Au bout d'un moment, deux formes se distinguent dans l'obscurité.
Deux yeux. Rouges. Gorgés de sang.
Cela n'empêche pas Arthur de rire de bon cœur. La menace est trop lointaine.
- Allez Sélénia ! Pardonne-moi ! lance-t-il à l'occasion d'un nouveau rebond. Je savais qu'il y avait une toile d'araignée, mais je t'ai écoutée, jusqu'au bout ! Cette toile, c'est juste ma bonne étoile !
Sélénia n'est pas encline aux jeux, même de mots. Elle pencherait plutôt pour une bonne fessée, histoire de punir cet effronté.
Mais la punition vient toute seule, et, en guise de bonne étoile, il se prend à la toile et s'y empêtre. Finies les pirouettes. Arthur s'est emmêlé la jambe dans les fils de la toile.
La vibration change donc de nature et ce nouveau message court le long du fil, jusqu'à la grotte.
Les deux yeux rouges qui l'habitent semblent apprécier la nouvelle, et l'araignée commence à avancer, jusqu'à sortir du noir.
Quand on ne mesure que deux millimètres, on voit la vie sous un autre angle, et ce qui nous apparaissait avant comme une gentille petite araignée, devient maintenant un véritable tank à huit pattes, poilu comme un mammouth.

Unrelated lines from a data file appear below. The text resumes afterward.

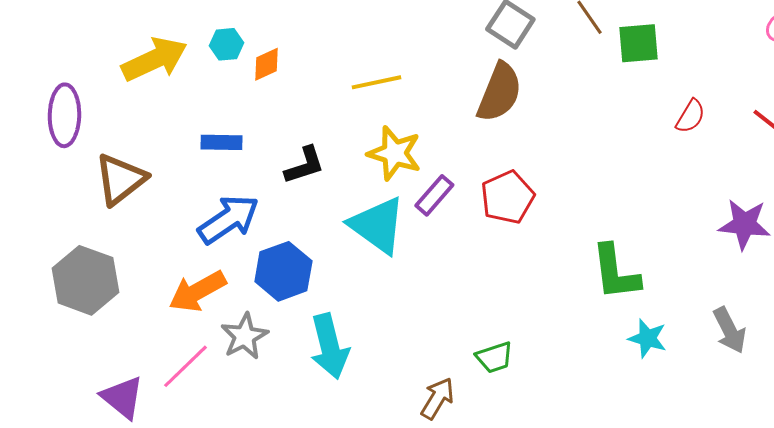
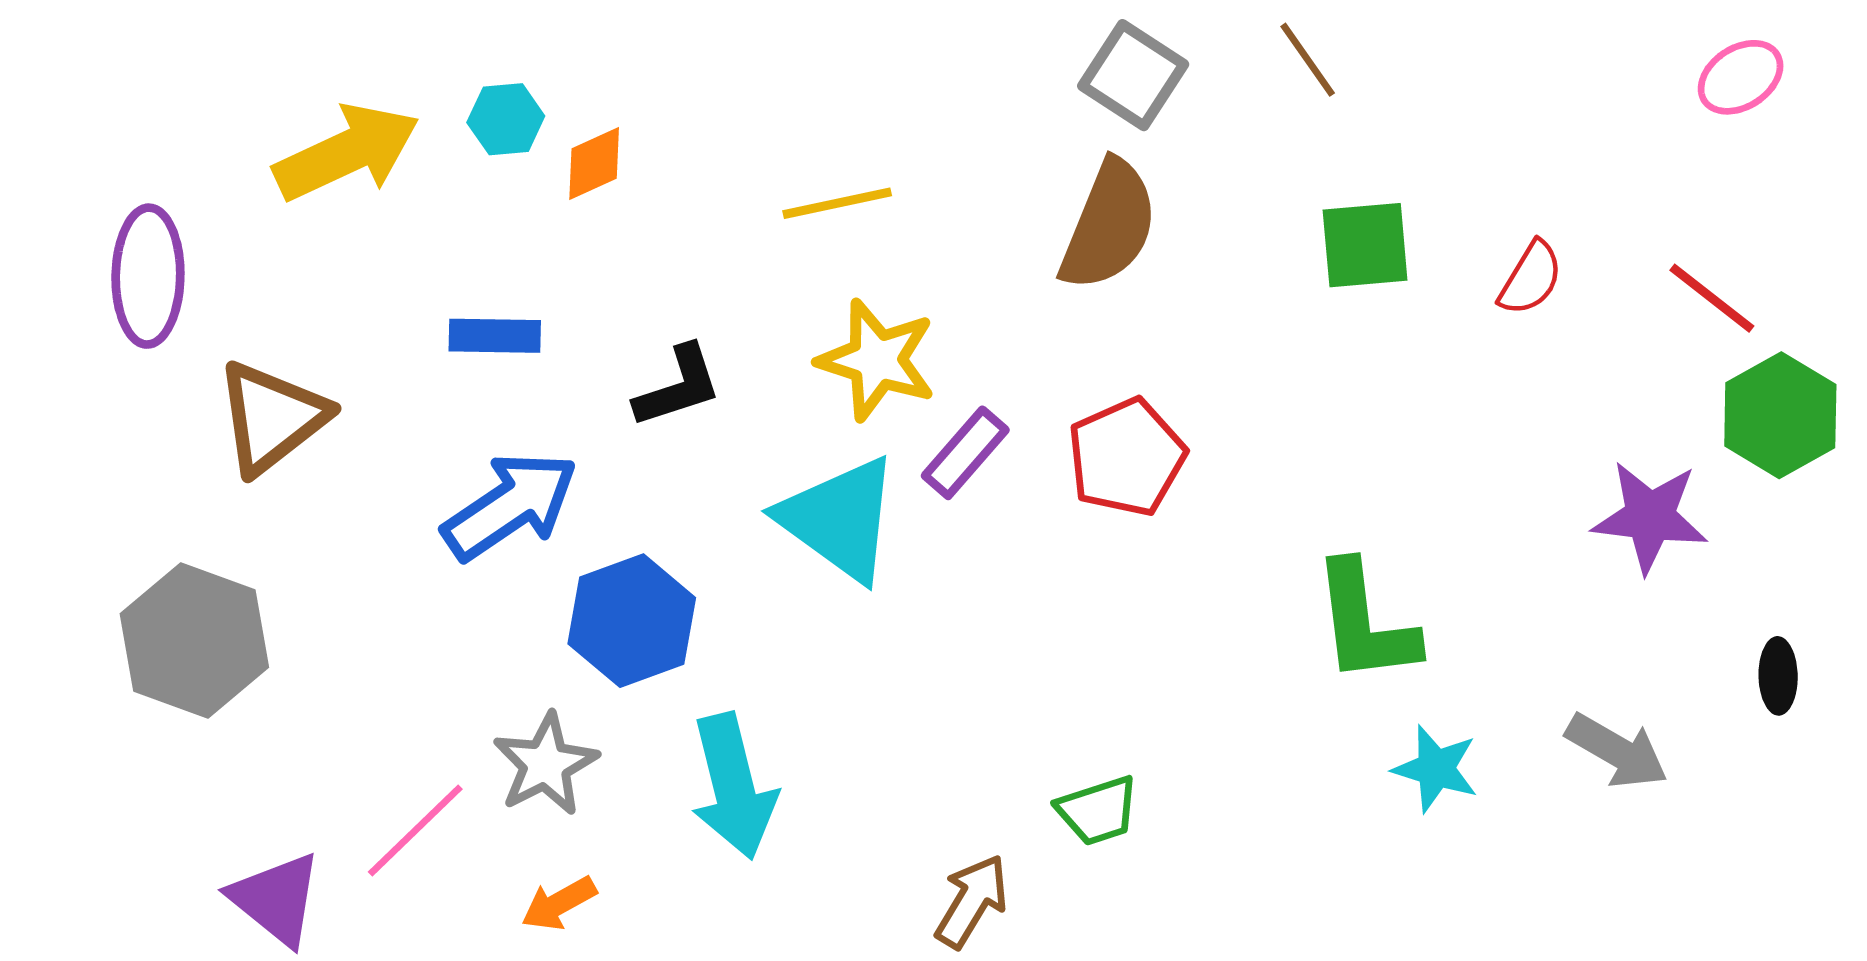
green square: (638, 43) -> (1365, 245), moved
orange arrow: (197, 291) -> (559, 903), moved, size x0.6
gray arrow: (729, 330) -> (1617, 751), turned -33

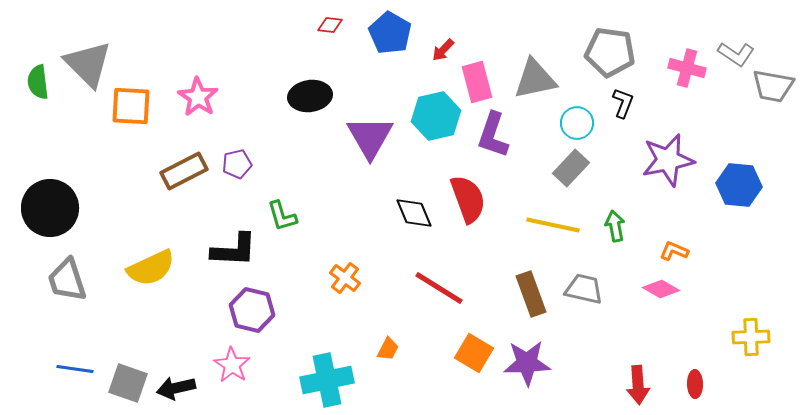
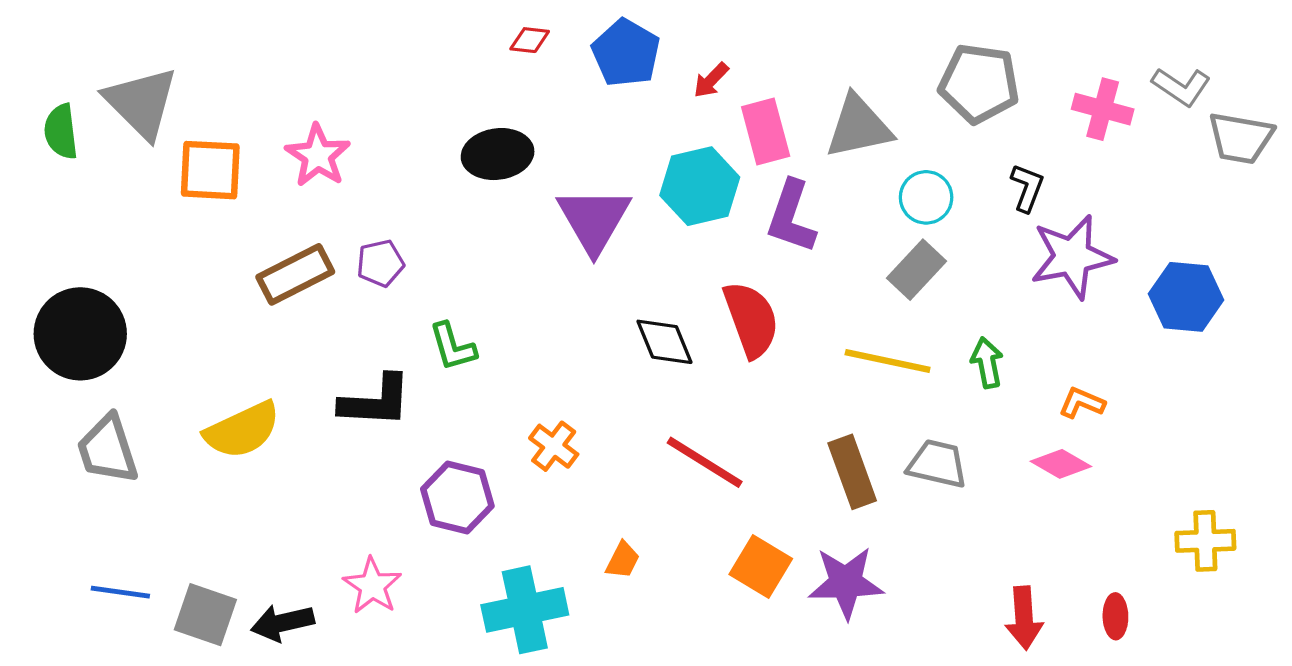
black L-shape: (623, 103) -> (1027, 188), moved
purple hexagon: (252, 310) -> (457, 498), moved

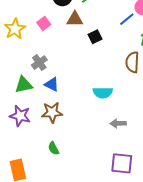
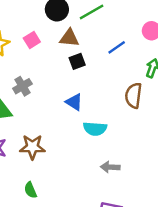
blue line: (127, 19) -> (117, 47), moved
black square: (95, 37) -> (77, 61), moved
blue triangle: (52, 84) -> (74, 102), moved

Et vu le potin qu'elle fait à chaque fois qu'elle pose une patte par terre, on comprend vite qu'elle n'est pas là pour faire guili-guili.
Elle étire sa gueule pleine de piques et bave un peu partout. En langage araignée, ça s'appelle un sourire.
Les grosses mandibules se mettent en action et ravalent le fil, au fur et à mesure que l'animal avance vers sa toile.